Putin attends nighttime vigil service in Jerusalem

The Russian President also went up to the Golgotha

JERUSALEM, June 26 (Itar-Tass) – Russia’s President Vladimir Putin has attended an early morning vigil service in the Church of the Holy Sepulcher in Jerusalem.

Tuesday was one of the few days in the year when a brief vigil service was held from 01:00 to 02:00 hours.

Fr. Isidore, the father superior of the church, the Eastern Orthodox Patriarch of Jerusalem Theophilos III and brethren of the church welcomed Putin at the doors.

Upon entering the Church, Putin knelt at the by Stone of Anointing, on which Christ’s body had laid after being taken from the Cross and prepared for entombment.

From there, Putin was taken to the Edicule, a chapel built over the cave was Jesus was buried and where the Holy Flame descends on the eve of the Eastern Orthodox Pascha /Easter/.

The Russian President also went up to the Golgotha where he knelt in front of the great Christian shrines, and then descended to the grotto where the Cross of the Crucifix had been discovered.

The Father Superior of the Armenian church, which is part of the Church of the Holy Sepulchre pointed out that Tuesday is the day of veneration of the St Constantine and his mother, St Helena.

“And it was precisely on this day that the Lord brought you here,” the Armenian priest said.
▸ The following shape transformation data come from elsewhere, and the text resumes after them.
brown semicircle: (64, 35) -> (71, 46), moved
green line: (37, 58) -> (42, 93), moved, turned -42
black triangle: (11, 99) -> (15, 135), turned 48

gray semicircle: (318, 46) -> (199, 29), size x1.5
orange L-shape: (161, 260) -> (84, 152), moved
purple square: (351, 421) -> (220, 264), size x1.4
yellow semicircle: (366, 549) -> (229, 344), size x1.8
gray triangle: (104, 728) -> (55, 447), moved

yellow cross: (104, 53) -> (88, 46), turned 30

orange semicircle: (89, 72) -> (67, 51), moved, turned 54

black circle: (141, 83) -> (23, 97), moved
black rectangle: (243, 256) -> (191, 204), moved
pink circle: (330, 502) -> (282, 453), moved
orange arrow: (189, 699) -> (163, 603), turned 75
He blessed Putin and all the people of Russia.

From the Church of the Holy Sepulcher, the most sacred place for all the Christians in the world, Putin proceeded to the Wailing Wall, the main shrine of Judaism. He was accompanied by Berl Lazar and Adolf Shayevich, the two chief rabbis representing the two main religious trends in the Russian Jewish community.

They recounted the history of the shrine to Putin. The Wailing Wall represents the only surviving fragment of the Second Temple of Jerusalem that was built at the site of the Temple of Solomon upon the return of the Jewish people of the Biblical era after the Babylonian exile and dramatically expanded by Herod the Great at around 20 BC.
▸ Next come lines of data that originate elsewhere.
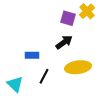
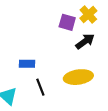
black arrow: (64, 42) -> (85, 41), moved
black line: (44, 76) -> (40, 87), turned -49

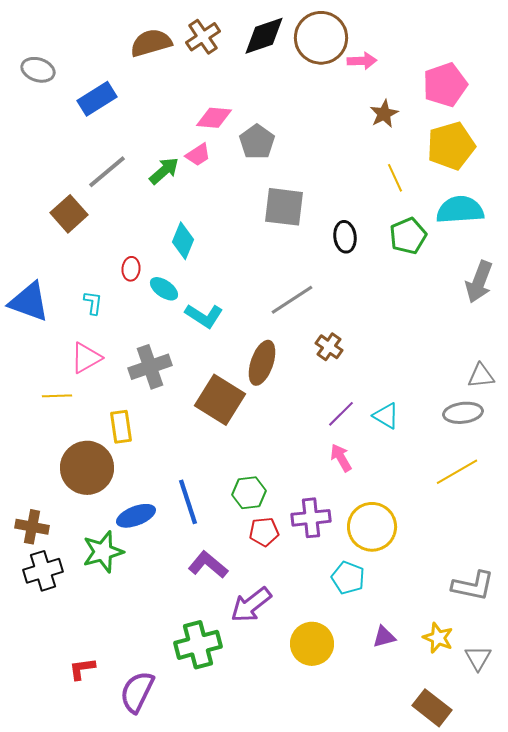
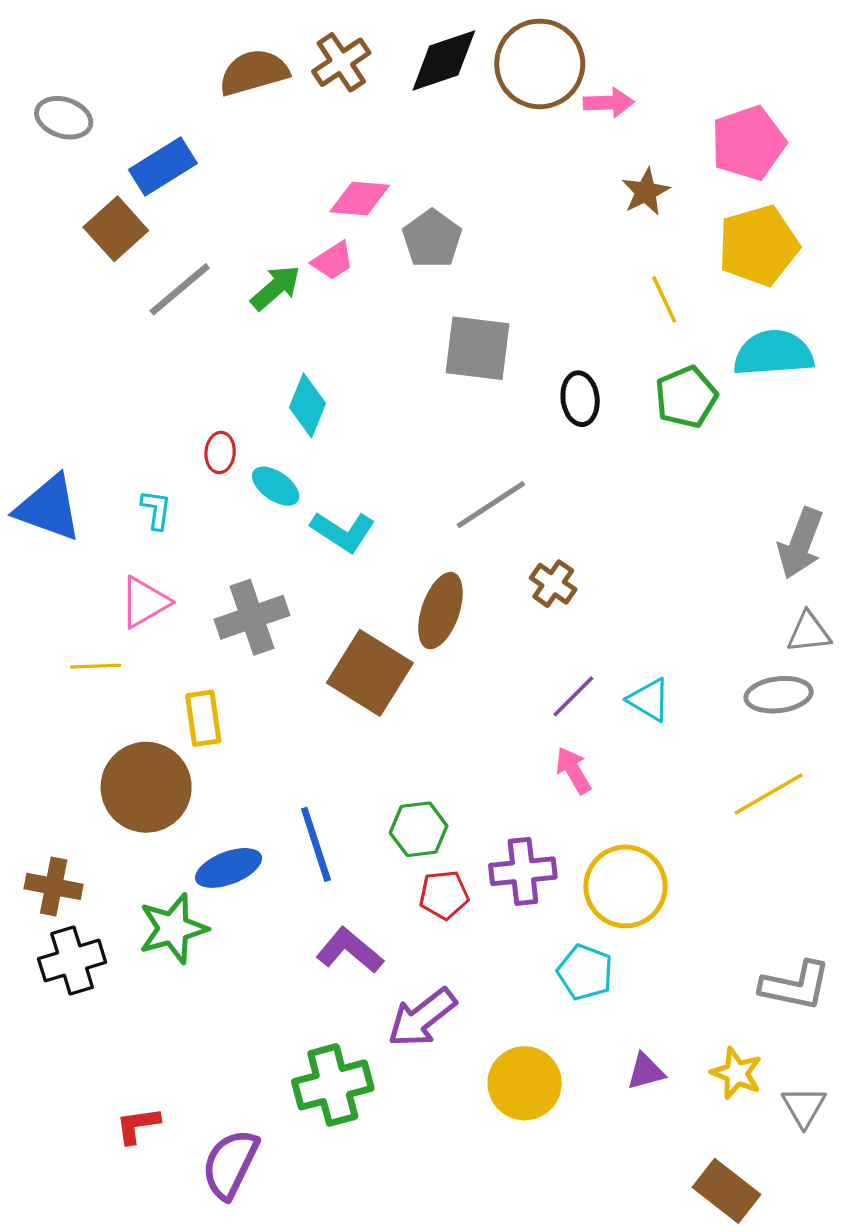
brown square: (69, 214) -> (116, 229), moved
gray arrow: (479, 282) -> (800, 543), moved

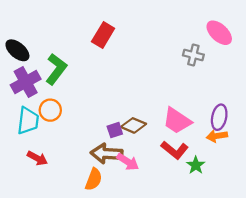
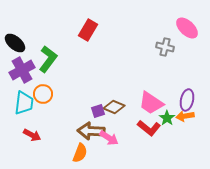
green star: (196, 165) -> (167, 118), moved

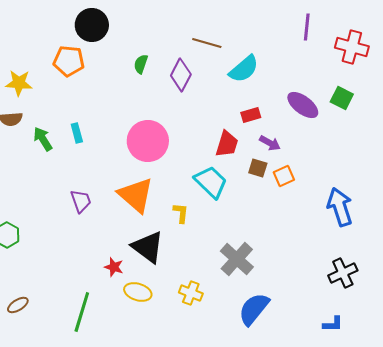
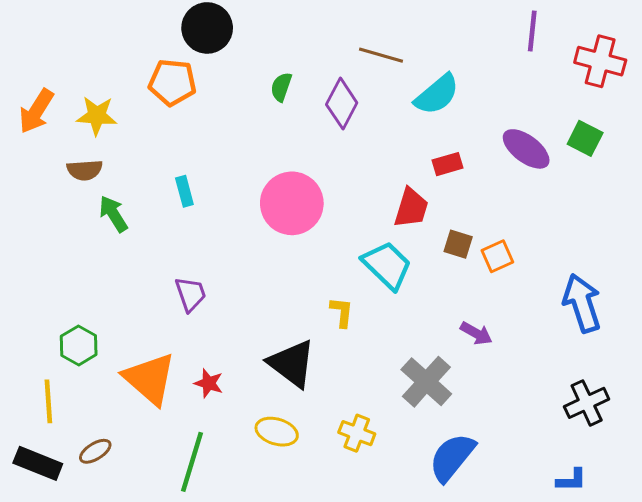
green arrow: (43, 139) -> (113, 214), moved
purple arrow: (270, 143) -> (476, 333), moved
orange triangle: (136, 195) -> (150, 379), moved
red star: (114, 267) -> (209, 383), moved

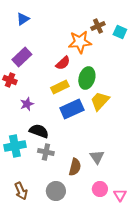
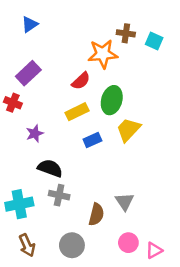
brown cross: (98, 26) -> (126, 33), turned 32
blue rectangle: (72, 109) -> (92, 140), size x0.6
cyan cross: (15, 146) -> (19, 204), moved
pink triangle: (120, 195) -> (154, 250), turned 32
“This Temple wasn’t the shrine of the Jewish people only – it was the shrine of all the people who believed in One God, the Father of all the nations who trusted in His help, and that’s why to pray here is a mandatory thing for everyone,” Berl Lazar told reporters later.

He said Putin had joined rabbi Shayevich and himself in a prayer for Russia and the peoples living there.

At the end of the excursion, Putin had a conversation with an orthodox Jew who asked him in Russian to pray for a rebuilding of the Temple, destroyed by the Romans in 70 AD.

“Then peace will descend on to the Earth and there’ll be universal happiness,” said the Jewish man who resettled to Israel in the 1990’s to engage in profound studies of Judaism.

Putin was also shown around the tunnels located under the Temple Mount and representing the underground structures of the Second Temple.